Au moment du décès de notre mère, la succession a été faite par un notaire et notre père a opté pour la totalité de la succession en usufruit. Notre père a-t-il le droit d'utiliser les sommes disponibles sur ses comptes comme il le souhaite et effectuer des dons à son entourage ? Y a-t-il un risque particulier pour les receveurs de ces dons s'il s'agit de 3 héritiers réservataires sur 5 ? Ces sommes seront réintégrées dans la succession, pouvez-vous nous le confirmer ?

Réponse de l'expert

Conformément à l’article 587 du code civil, l’usufruitier a le droit de disposer de la chose lorsque l’usufruit porte sur une chose consomptible (somme d’argent notamment). On parle alors de quasi usufruit.
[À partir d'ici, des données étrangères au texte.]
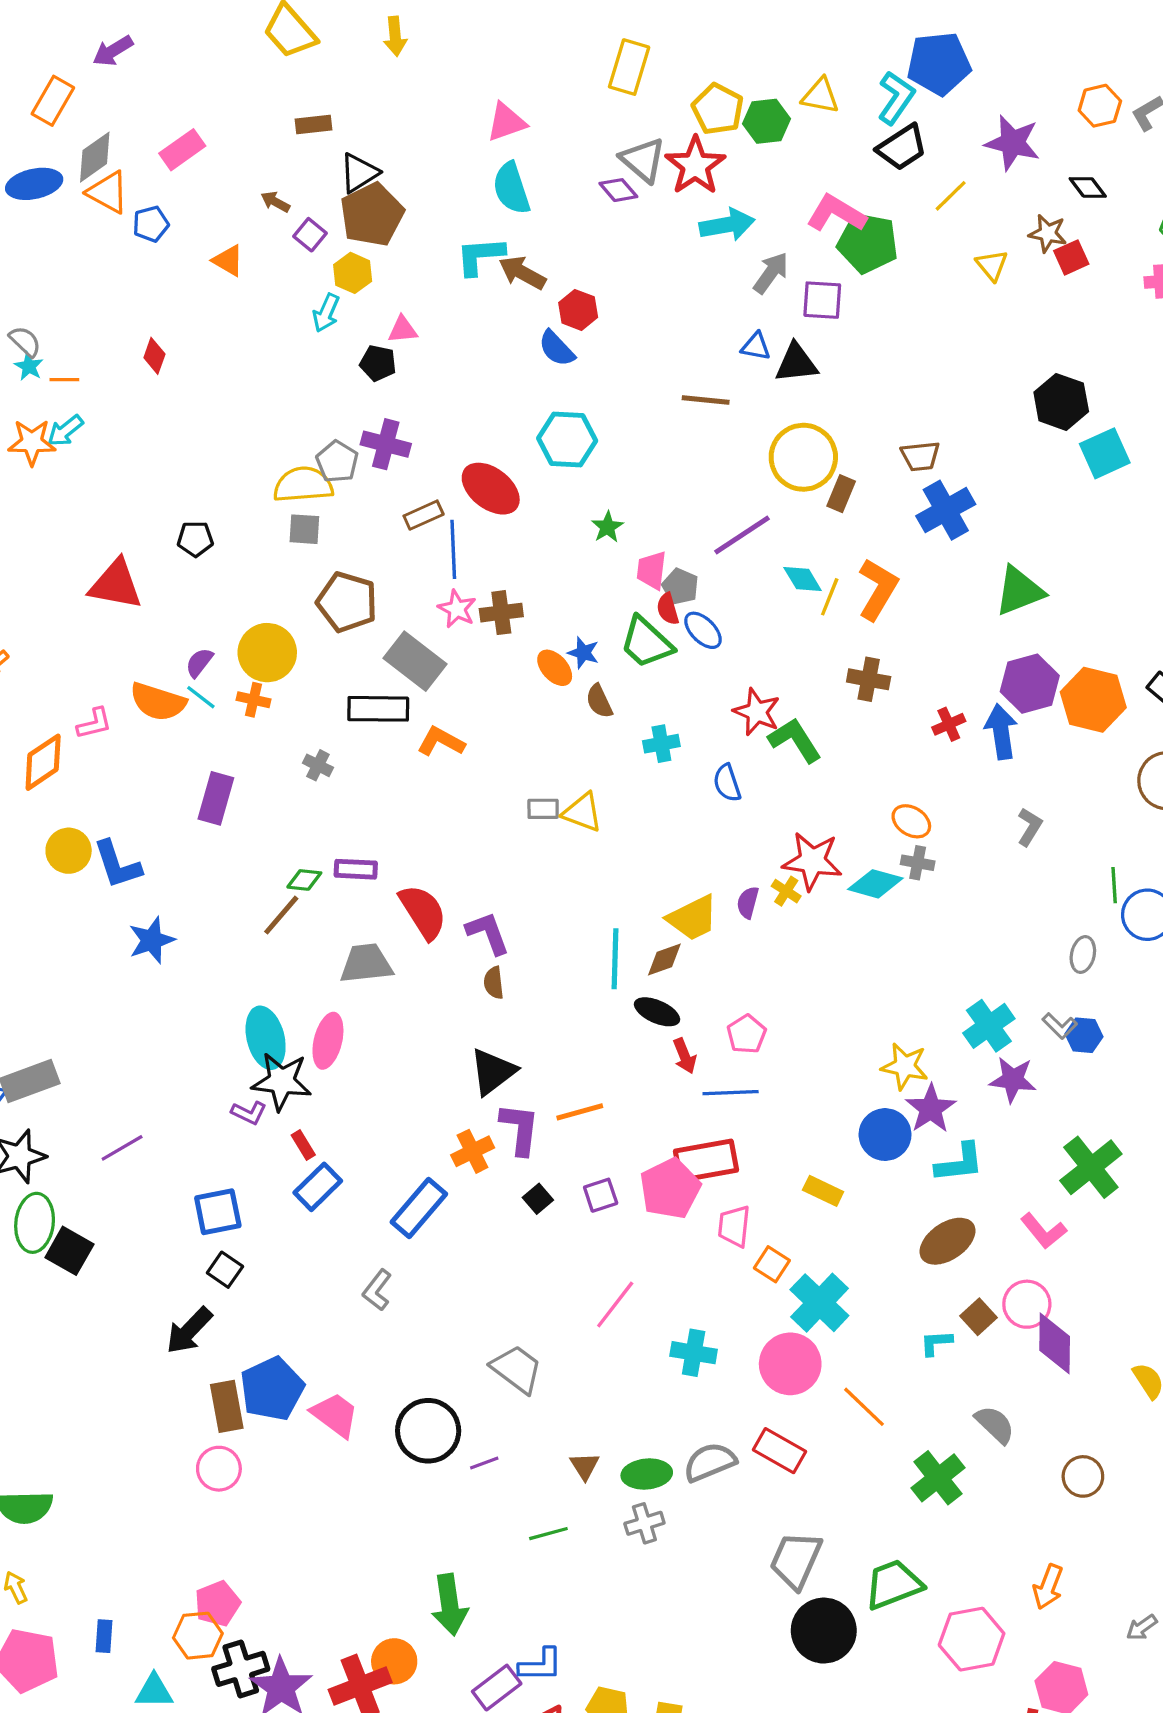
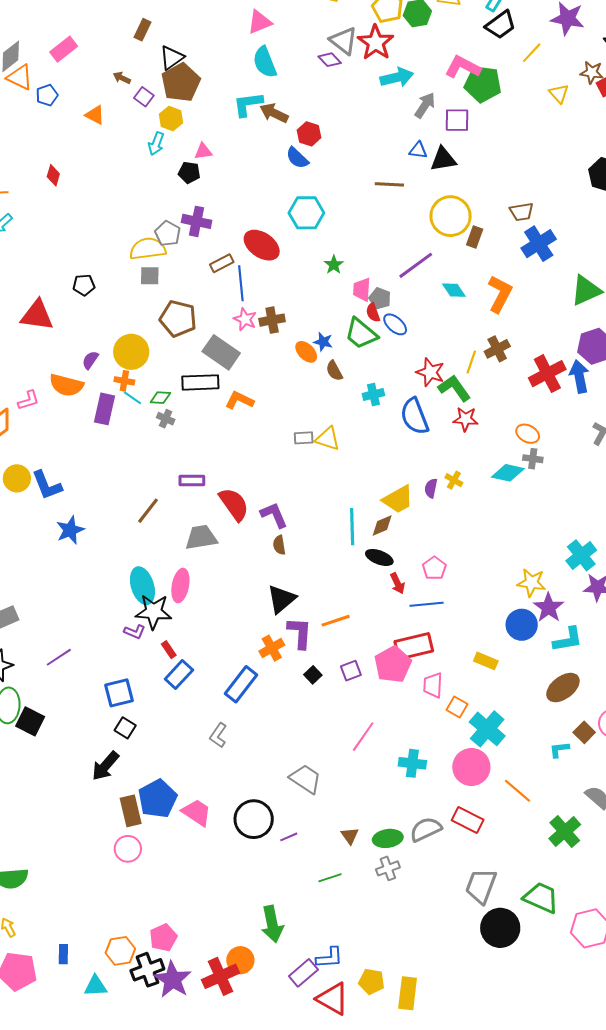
brown rectangle: (314, 125) -> (143, 30), turned -55
yellow line: (830, 597) -> (471, 362), moved
brown cross: (869, 679) -> (497, 349), turned -35
cyan line: (201, 697) -> (132, 398), moved
red cross: (949, 724) -> (547, 374), size x1.8
blue semicircle: (727, 783) -> (415, 416), size x1.6
purple rectangle: (216, 798) -> (105, 409), moved
red star: (812, 861) -> (466, 419), moved, size x0.7
green diamond: (304, 880) -> (160, 398), moved
green trapezoid: (893, 1584) -> (541, 898), turned 48
pink pentagon: (217, 1604) -> (163, 938), moved

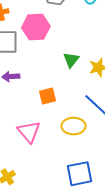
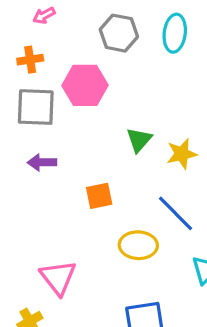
pink triangle: (29, 132) -> (58, 277), moved

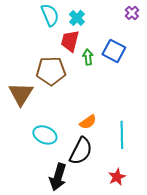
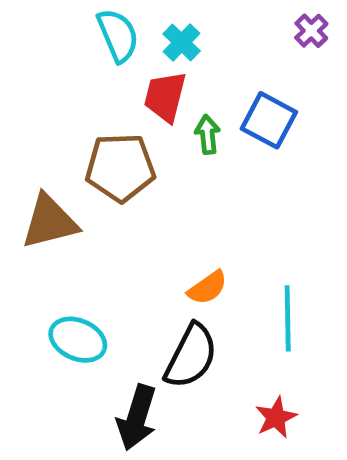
brown triangle: (21, 94) -> (50, 222), turned 44
cyan ellipse: (45, 135) -> (78, 340), moved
Concernant les comptes de dépôts, comptes sur livret, codevi, c’est à dire tout ce qui est consomptible par le premier usage, l’usufruitier a le droit de s’en servir à la charge de rendre à la fin de l’usufruit. L’usufruitier a donc le droit de se servir de l’argent, à charge de le restituer à la fin de l’usufruit.
 
Toute personne majeure et jouissant de ses droits civils peut librement, et sans l'accord de ses enfants, accorder des libéralités à une personne de son choix (articles 901et 902 du Code civil).
 
Ainsi, un parent peut, en application de ces dispositions, donner de son vivant, un bien à l’un de ses enfants.
 
Il convient, néanmoins, de préciser qu’en présence de plusieurs héritiers, le défunt est présumé avoir souhaité maintenir l'égalité entre eux. Cette volonté présumée est mise en œuvre au moyen du mécanisme du rapport des libéralités à sa succession.
 
En application de l’article 843 du code civil, les dons manuels faits à un héritier venant à la succession (dons de sommes d’argent) sont rapportables sauf s’ils ont été faits expressément hors part successorale.
 
L’article précise en effet que « tout héritier, même ayant accepté à concurrence de l’actif net, venant à une succession, doit rapporter à ses cohéritiers tout ce qu’il a reçu du défunt, par donations entre vifs, directement ou indirectement : il ne peut retenir les dons faits par le défunt, à moins qu’ils ne lui aient été faits expressément hors part successorale ».